• _WORK TASK_
The part below that opens with the line containing "आहे, जे बंजारा" and closes with the line containing "olmak zorunda değil" should be copied exactly, minus any pictures.

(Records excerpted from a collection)
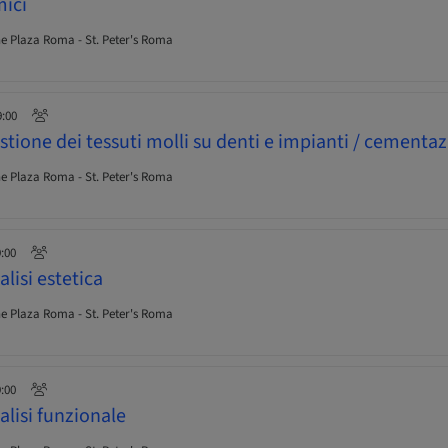
mici
 Plaza Roma - St. Peter's Roma
9:00
tione dei tessuti molli su denti e impianti / cementa
 Plaza Roma - St. Peter's Roma
9:00
lisi estetica
 Plaza Roma - St. Peter's Roma
9:00
lisi funzionale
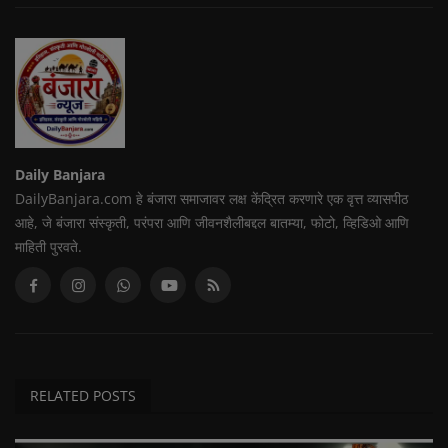
Daily Banjara
DailyBanjara.com हे बंजारा समाजावर लक्ष केंद्रित करणारे एक वृत्त व्यासपीठ
आहे, जे बंजारा संस्कृती, परंपरा आणि जीवनशैलीबद्दल बातम्या, फोटो, व्हिडिओ आणि
माहिती पुरवते.
RELATED POSTS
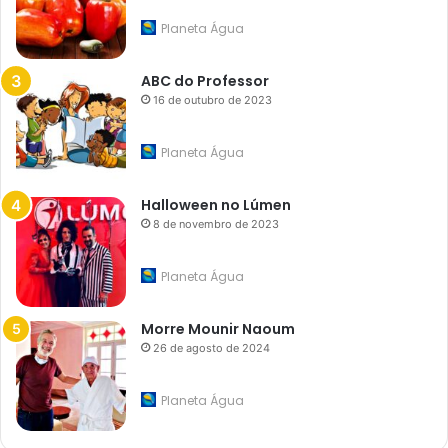
Planeta Água
ABC do Professor
16 de outubro de 2023
Planeta Água
Halloween no Lúmen
8 de novembro de 2023
Planeta Água
Morre Mounir Naoum
26 de agosto de 2024
Planeta Água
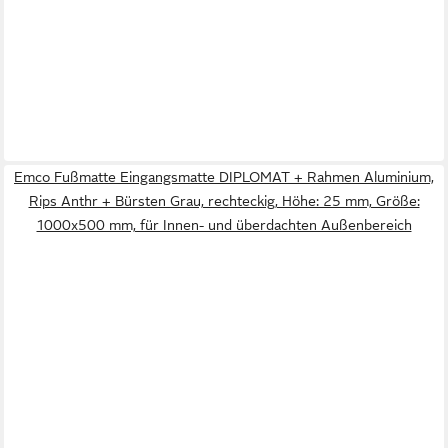
Emco Fußmatte Eingangsmatte DIPLOMAT + Rahmen Aluminium,
Rips Anthr + Bürsten Grau, rechteckig, Höhe: 25 mm, Größe:
1000x500 mm, für Innen- und überdachten Außenbereich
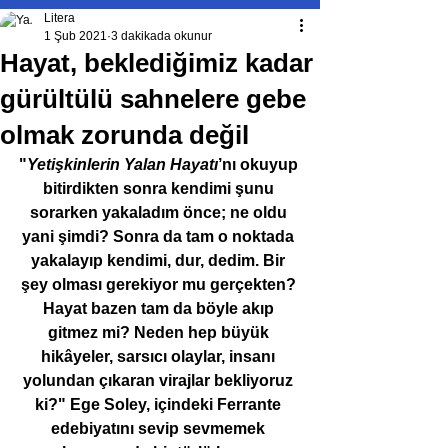
Litera
1 Şub 2021
3 dakikada okunur
Hayat, beklediğimiz kadar
gürültülü sahnelere gebe
olmak zorunda değil
"
Yetişkinlerin Yalan Hayatı
’nı okuyup 
bitirdikten sonra kendimi şunu 
sorarken yakaladım önce; ne oldu 
yani şimdi? Sonra da tam o noktada 
yakalayıp kendimi, dur, dedim. Bir 
şey olması gerekiyor mu gerçekten? 
Hayat bazen tam da böyle akıp 
gitmez mi? Neden hep büyük 
hikâyeler, sarsıcı olaylar, insanı 
yolundan çıkaran virajlar bekliyoruz 
ki?" Ege Soley, içindeki Ferrante 
edebiyatını sevip sevmemek 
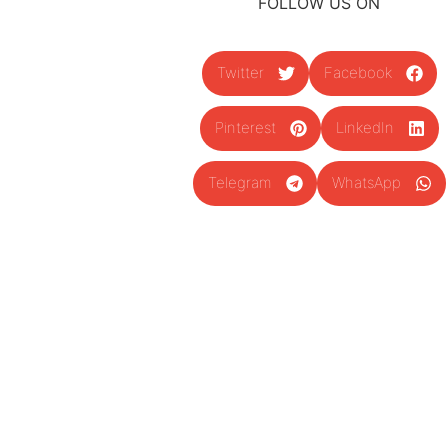
FOLLOW US ON
Twitter
Facebook
Pinterest
LinkedIn
Telegram
WhatsApp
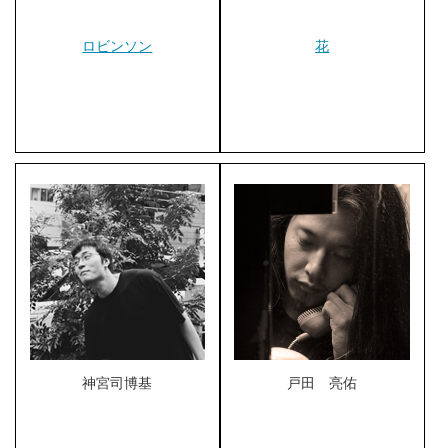
ロビンソン
花
神宮司博基
戸田 亮佑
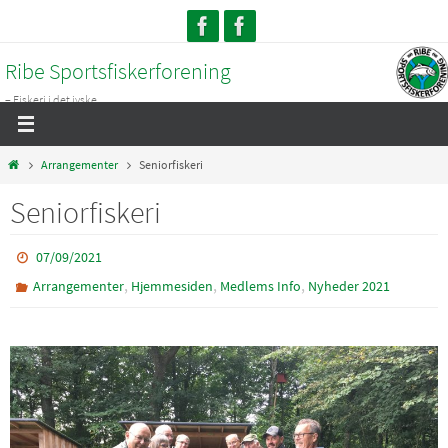
Skip
to
Ribe Sportsfiskerforening
content
– Fiskeri i det jyske...
Home
Arrangementer
Seniorfiskeri
Seniorfiskeri
07/09/2021
,
,
,
Arrangementer
Hjemmesiden
Medlems Info
Nyheder 2021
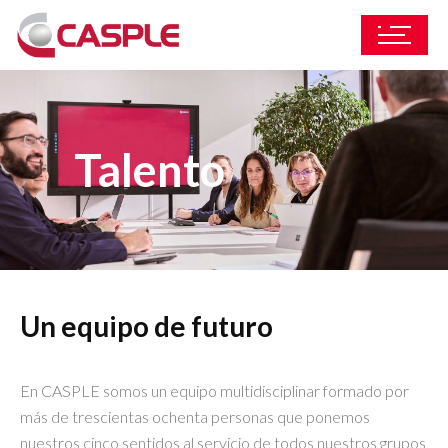
Talento
Un equipo de futuro
En CASPLE somos un equipo multidisciplinar formado por
más de trescientas ochenta personas que ponemos
nuestros cinco sentidos al servicio de todos nuestros grupos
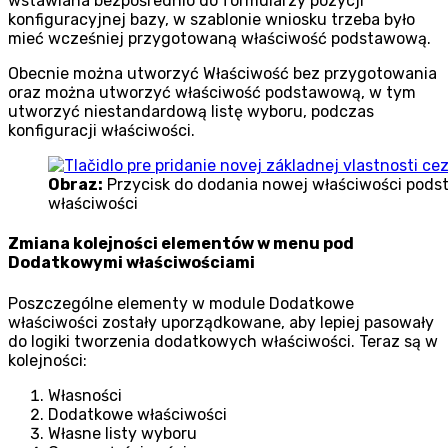
wstawiana bezpośrednio do formularzy pozycji
konfiguracyjnej bazy, w szablonie wniosku trzeba było
mieć wcześniej przygotowaną właściwość podstawową.
Obecnie można utworzyć Właściwość bez przygotowania
oraz można utworzyć właściwość podstawową, w tym
utworzyć niestandardową listę wyboru, podczas
konfiguracji właściwości.
Obraz:
Przycisk do dodania nowej właściwości pods
właściwości
Zmiana kolejności elementów w menu pod
Dodatkowymi właściwościami
Poszczególne elementy w module Dodatkowe
właściwości zostały uporządkowane, aby lepiej pasowały
do ​​logiki tworzenia dodatkowych właściwości. Teraz są w
kolejności:
Własności
Dodatkowe właściwości
Własne listy wyboru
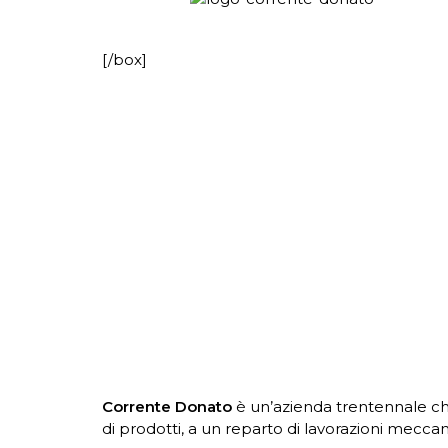
[/box]
Corrente Donato
è un’azienda trentennale che 
di prodotti, a un reparto di lavorazioni mecca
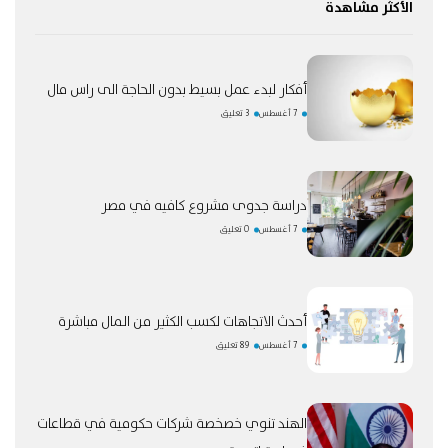
الأكثر مشاهدة
أفكار لبدء عمل بسيط بدون الحاجة الى راس مال
7 أغسطس
3 تعليق
دراسة جدوى مشروع كافيه في مصر
7 أغسطس
0 تعليق
أحدث الاتجاهات لكسب الكثير من المال مباشرة
7 أغسطس
89 تعليق
الهند تنوي خصخصة شركات حكومية في قطاعات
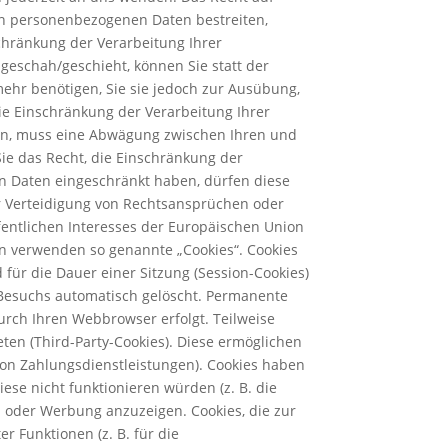
ten personenbezogenen Daten bestreiten,
schränkung der Verarbeitung Ihrer
eschah/geschieht, können Sie statt der
hr benötigen, Sie sie jedoch zur Ausübung,
e Einschränkung der Verarbeitung Ihrer
en, muss eine Abwägung zwischen Ihren und
ie das Recht, die Einschränkung der
n Daten eingeschränkt haben, dürfen diese
r Verteidigung von Rechtsansprüchen oder
fentlichen Interesses der Europäischen Union
n verwenden so genannte „Cookies“. Cookies
für die Dauer einer Sitzung (Session-Cookies)
 Besuchs automatisch gelöscht. Permanente
urch Ihren Webbrowser erfolgt. Teilweise
en (Third-Party-Cookies). Diese ermöglichen
von Zahlungsdienstleistungen). Cookies haben
se nicht funktionieren würden (z. B. die
 oder Werbung anzuzeigen. Cookies, die zur
 Funktionen (z. B. für die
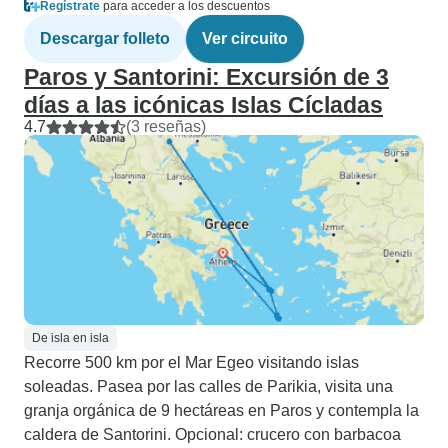
Regístrate
para acceder a los descuentos
Descargar folleto
Ver circuito
Paros y Santorini: Excursión de 3
días a las icónicas Islas Cícladas
4.7
(3 reseñas)
De isla en isla
Recorre 500 km por el Mar Egeo visitando islas
soleadas. Pasea por las calles de Parikia, visita una
granja orgánica de 9 hectáreas en Paros y contempla la
caldera de Santorini. Opcional: crucero con barbacoa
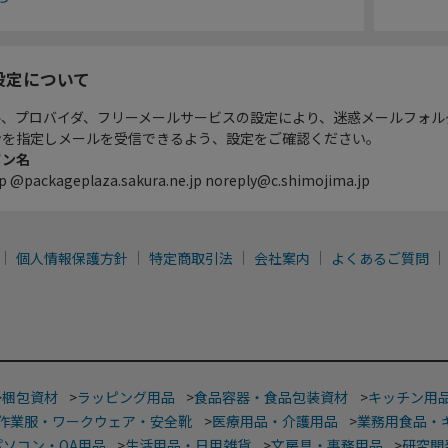
設定について
ル、プロバイダ、フリーメールサービスの設定により、迷惑メールフォル
ンを指定しメールを受信できるよう、設定をご確認ください。
イン名
p @packageplaza.sakura.ne.jp noreply@c.shimojima.jp
個人情報保護方針
特定商取引法
会社案内
よくあるご質問
>
梱包資材
>
ラッピング用品
>
食品容器・食品包装資材
>
キッチン用
作業服・ワークウェア・安全靴
>
医療用品・介護用品
>
業務用食品・
パソコン・OA用品
>
生活用品・日用雑貨
>
文房具・事務用品
>
研究開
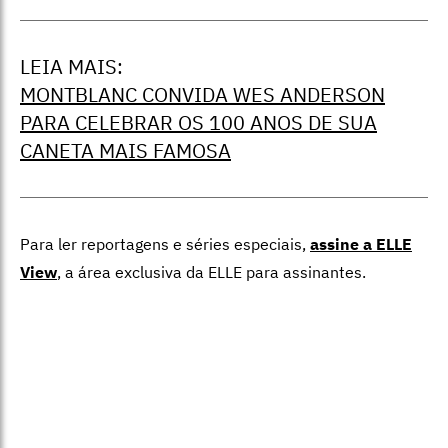
LEIA MAIS:
MONTBLANC CONVIDA WES ANDERSON
PARA CELEBRAR OS 100 ANOS DE SUA
CANETA MAIS FAMOSA
Para ler reportagens e séries especiais,
assine a ELLE
View
,
a área exclusiva da ELLE para assinantes.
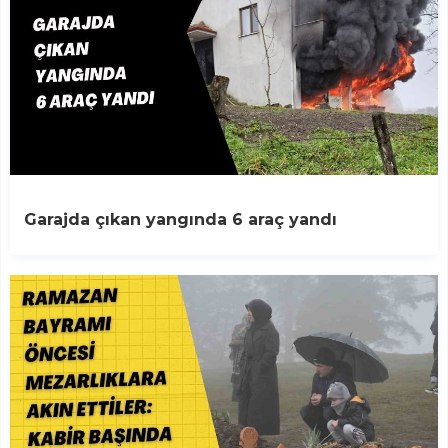
Garajda çıkan yangında 6 araç yandı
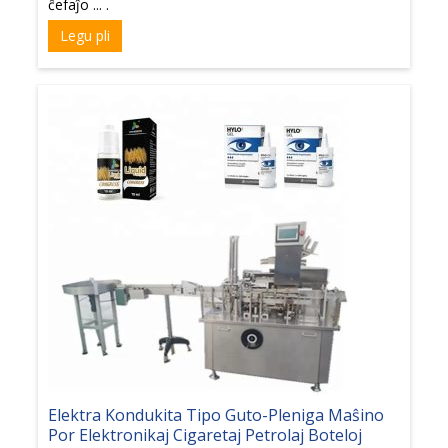
ĉefaĵo ... .
Legu pli
Elektra Kondukita Tipo Guto-Pleniga Maŝino
Por Elektronikaj Cigaretaj Petrolaj Boteloj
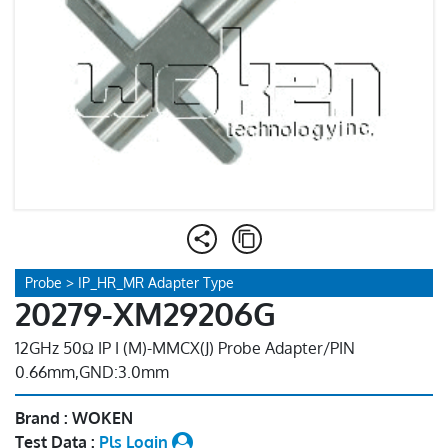
Probe > IP_HR_MR Adapter Type
20279-XM29206G
12GHz 50Ω IP I (M)-MMCX(J) Probe Adapter/PIN
0.66mm,GND:3.0mm
Brand : WOKEN
Test Data :
Pls Login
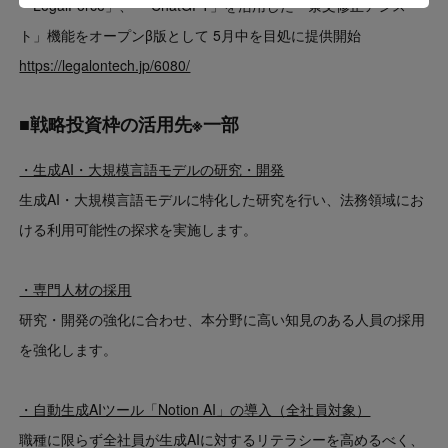
「LegalForce」、 「ChatGPT」を活用した「条文修正アシス
ト」機能をオープンβ版として 5月中を目処に提供開始
https://legalontech.jp/6080/
■戦略投資枠の活用先※一部
・生成AI・大規模言語モデルの研究・開発
生成AI・大規模言語モデルに特化した研究を行い、法務領域にお
ける利用可能性の探求を実施します。
・専門人材の採用
研究・開発の強化に合わせ、本分野に高い知見のある人員の採用
を強化します。
・自動生成AIツール「Notion AI」の導入（全社員対象）
職種に限らず全社員が生成AIに対するリテラシーを高めるべく、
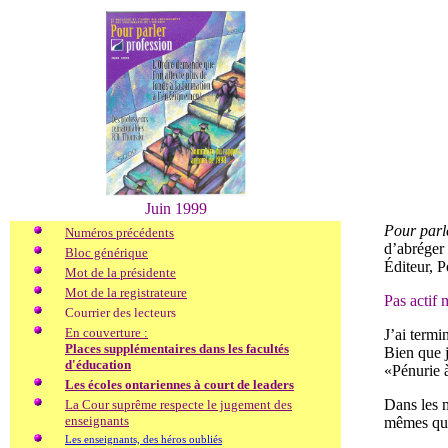
Juin 1999
Pour parl
Numéros précédents
d’abréger 
Bloc générique
Éditeur, 
Mot de la présidente
Mot de la registrateure
Pas actif 
Courrier des lecteurs
En couverture :
J’ai termi
Places supplémentaires dans les facultés
Bien que j
d'éducation
«Pénurie 
Les écoles ontariennes à court de leaders
Dans les m
La Cour suprême respecte le jugement des
enseignants
mêmes qual
Les enseignants, des héros oubliés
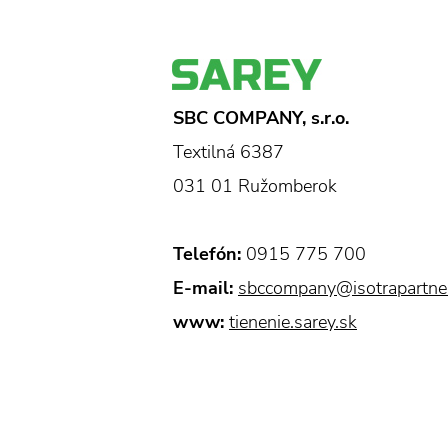
SBC COMPANY, s.r.o.
Textilná 6387
031 01 Ružomberok
Telefón:
0915 775 700
E-mail:
sbccompany@isotrapartne
www:
tienenie.sarey.sk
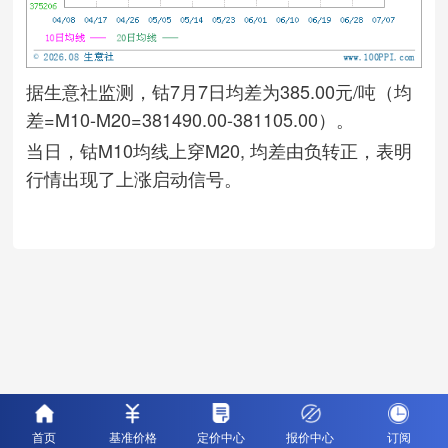
据生意社监测，钴7月7日均差为385.00元/吨（均
差=M10-M20=381490.00-381105.00）。
当日，钴M10均线上穿M20, 均差由负转正，表明
行情出现了上涨启动信号。
首页
基准价格
定价中心
报价中心
订阅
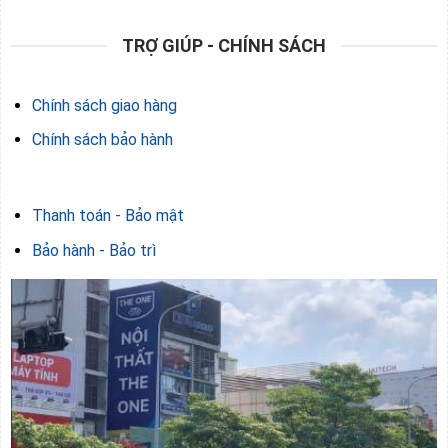
TRỢ GIÚP - CHÍNH SÁCH
Chính sách giao hàng
Chính sách bảo hành
Thanh toán - Bảo mật
Bảo hành - Bảo trì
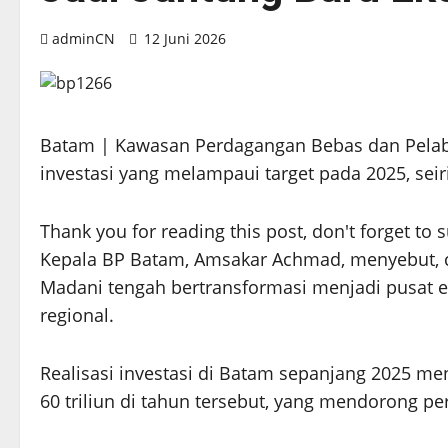
adminCN
12 Juni 2026
Batam | Kawasan Perdagangan Bebas dan Pela
investasi yang melampaui target pada 2025, seiri
Thank you for reading this post, don't forget to 
Kepala BP Batam, Amsakar Achmad, menyebut, ca
Madani tengah bertransformasi menjadi pusat e
regional.
Realisasi investasi di Batam sepanjang 2025 me
60 triliun di tahun tersebut, yang mendorong 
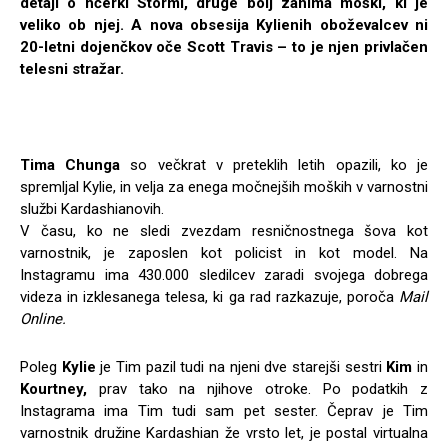
detajl o hčerki Stormi, druge bolj zanima moški, ki je
veliko ob njej. A nova obsesija Kylienih oboževalcev ni
20-letni dojenčkov oče Scott Travis – to je njen privlačen
telesni stražar.
Tima Chunga
so večkrat v preteklih letih opazili, ko je
spremljal Kylie, in velja za enega močnejših moških v varnostni
službi Kardashianovih.
V času, ko ne sledi zvezdam resničnostnega šova kot
varnostnik, je zaposlen kot policist in kot model. Na
Instagramu ima 430.000 sledilcev zaradi svojega dobrega
videza in izklesanega telesa, ki ga rad razkazuje, poroča
Mail
Online.
Poleg
Kylie
je Tim pazil tudi na njeni dve starejši sestri
Kim
in
Kourtney,
prav tako na njihove otroke. Po podatkih z
Instagrama ima Tim tudi sam pet sester. Čeprav je Tim
varnostnik družine Kardashian že vrsto let, je postal virtualna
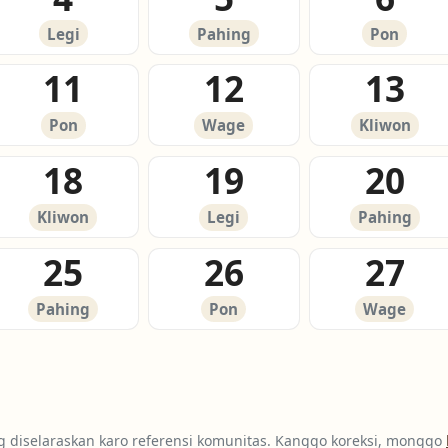
Legi
Pahing
Pon
11
12
13
Pon
Wage
Kliwon
18
19
20
Kliwon
Legi
Pahing
25
26
27
Pahing
Pon
Wage
g diselaraskan karo referensi komunitas. Kanggo koreksi, monggo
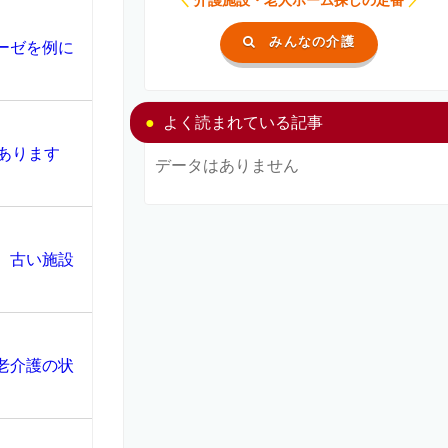
みんなの介護
ーゼを例に
よく読まれている記事
あります
データはありません
、古い施設
老介護の状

• _EXERCISE RESPONSE_
आहे, जे बंजारा संस्कृती, परंपरा आणि जीवनशैलीबद्दल बातम्या, फोटो, व्हिडिओ आणि
माहिती पुरवते.
RELATED POSTS
Planeta Água
ABC do Professor
16 de outubro de 2023
Planeta Água
Halloween no Lúmen
8 de novembro de 2023
Planeta Água
Morre Mounir Naoum
26 de agosto de 2024
Planeta Água
Emco Fußmatte Eingangsmatte DIPLOMAT + Rahmen Aluminium,
Rips Anthr + Bürsten Grau, rechteckig, Höhe: 25 mm, Größe:
1000x500 mm, für Innen- und überdachten Außenbereich
Litera
1 Şub 2021
3 dakikada okunur
Hayat, beklediğimiz kadar
gürültülü sahnelere gebe
olmak zorunda değil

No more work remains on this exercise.